Is it possible to temporarily suppress Intel CET for a single ret instruction, or otherwise use retpolines with it?

Intel CET (control-flow enforcement technology) consists of two pieces: SS (shadow stack) and IBT (indirect branch tracking). If you need to indirectly branch to somewhere that you can't put an endbr64 for some reason, you can suppress IBT for a single jmp or call instruction with notrack. Is there an equivalent way to suppress SS for a single ret instruction?

For context, I'm thinking about how this will interact with retpolines, which the key control flow of goes more-or-less like push real_target; call retpoline; pop junk; ret. If there's not a way to suppress SS for that ret, then is there some other way for retpolines to work when CET is enabled? If not, what options will we have? Will we need to maintain two sets of binary packages for everything, one for old CPUs that need retpolines, and one for new CPUs that support CET? And what about if Intel turns out to be wrong, and we do end up still needing retpolines on their new CPUs? Will we have to abandon CET to use them?

Solution

After playing with the assembly for a bit, I discovered that you can use retpolines with CET, but it's less than ideal. Here's how. For reference, consider this C code:

extern void (*fp)(void);

int f(void) {
    fp();
    return 0;
}

Compiling it with gcc -mindirect-branch=thunk -mfunction-return=thunk -O3 yields this:

f:
        subq    $8, %rsp
        movq    fp(%rip), %rax
        call    __x86_indirect_thunk_rax
        xorl    %eax, %eax
        addq    $8, %rsp
        jmp     __x86_return_thunk
__x86_return_thunk:
        call    .LIND1
.LIND0:
        pause
        lfence
        jmp     .LIND0
.LIND1:
        lea     8(%rsp), %rsp
        ret
__x86_indirect_thunk_rax:
        call    .LIND3
.LIND2:
        pause
        lfence
        jmp     .LIND2
.LIND3:
        mov     %rax, (%rsp)
        ret

It turns out you can make this work just by modifying the thunks to look like this:

__x86_return_thunk:
        call    .LIND1
.LIND0:
        pause
        lfence
        jmp     .LIND0
.LIND1:
        push    %rdi
        movl    $1, %edi
        incsspq %rdi
        pop     %rdi
        lea     8(%rsp), %rsp
        ret

__x86_indirect_thunk_rax:
        call    .LIND3
.LIND2:
        pause
        lfence
        jmp     .LIND2
.LIND3:
        push    %rdi
        rdsspq  %rdi
        wrssq   %rax, (%rdi)
        pop     %rdi
        mov     %rax, (%rsp)
        ret

By using the incsspq, rdsspq, and wrssq instructions, you can modify the shadow stack to match your changes to the real stack. I tested those modified thunks with Intel SDE, and they indeed made the control flow errors go away.

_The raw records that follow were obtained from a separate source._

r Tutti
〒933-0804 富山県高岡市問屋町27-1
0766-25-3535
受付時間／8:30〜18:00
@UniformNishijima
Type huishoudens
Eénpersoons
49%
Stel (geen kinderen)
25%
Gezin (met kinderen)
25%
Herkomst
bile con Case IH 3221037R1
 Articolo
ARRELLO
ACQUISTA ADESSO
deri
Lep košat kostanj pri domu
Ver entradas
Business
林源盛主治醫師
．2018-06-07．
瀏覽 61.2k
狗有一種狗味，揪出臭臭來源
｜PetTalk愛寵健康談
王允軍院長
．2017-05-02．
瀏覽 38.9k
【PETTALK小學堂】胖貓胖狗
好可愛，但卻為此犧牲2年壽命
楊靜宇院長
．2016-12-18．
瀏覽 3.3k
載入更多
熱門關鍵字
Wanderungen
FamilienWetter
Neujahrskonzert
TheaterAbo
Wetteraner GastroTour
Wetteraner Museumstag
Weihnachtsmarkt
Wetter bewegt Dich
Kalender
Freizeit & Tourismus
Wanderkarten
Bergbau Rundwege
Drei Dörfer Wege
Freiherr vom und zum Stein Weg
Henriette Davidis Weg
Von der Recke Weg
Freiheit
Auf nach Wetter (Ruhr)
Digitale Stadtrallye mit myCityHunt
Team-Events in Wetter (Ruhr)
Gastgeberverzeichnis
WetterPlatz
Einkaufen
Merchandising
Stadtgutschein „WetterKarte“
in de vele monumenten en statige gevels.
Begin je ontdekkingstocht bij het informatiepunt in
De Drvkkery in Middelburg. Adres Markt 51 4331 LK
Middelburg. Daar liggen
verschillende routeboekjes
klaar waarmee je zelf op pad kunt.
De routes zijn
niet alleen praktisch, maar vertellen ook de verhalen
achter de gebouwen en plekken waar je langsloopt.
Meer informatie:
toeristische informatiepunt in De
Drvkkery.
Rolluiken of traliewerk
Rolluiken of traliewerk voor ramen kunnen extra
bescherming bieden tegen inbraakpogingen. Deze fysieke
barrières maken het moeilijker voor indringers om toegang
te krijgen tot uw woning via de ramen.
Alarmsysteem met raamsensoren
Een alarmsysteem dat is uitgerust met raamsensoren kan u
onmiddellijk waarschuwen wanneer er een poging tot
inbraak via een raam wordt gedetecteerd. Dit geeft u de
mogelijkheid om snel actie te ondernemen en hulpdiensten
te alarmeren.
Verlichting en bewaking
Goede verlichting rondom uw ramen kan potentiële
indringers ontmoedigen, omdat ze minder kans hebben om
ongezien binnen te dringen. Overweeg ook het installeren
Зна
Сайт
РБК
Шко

That was the good news. Here's the bad news:

Unlike endbr64, the CET instructions I used in the thunks aren't NOPs on CPUs that don't support CET (they result in SIGILL). This means you'd need two different sets of thunks, and you'd need to use CPU dispatch to pick the right ones depending on whether CET is available.
Using retpolines at all means that you're no longer doing any indirect branches, so while you'll still get the benefit of SS, you've completely negated IBT. I suppose you could work around this by making __x86_indirect_thunk_rax check for the presence of the endbr64 instruction, but that's really inelegant and would probably be really slow.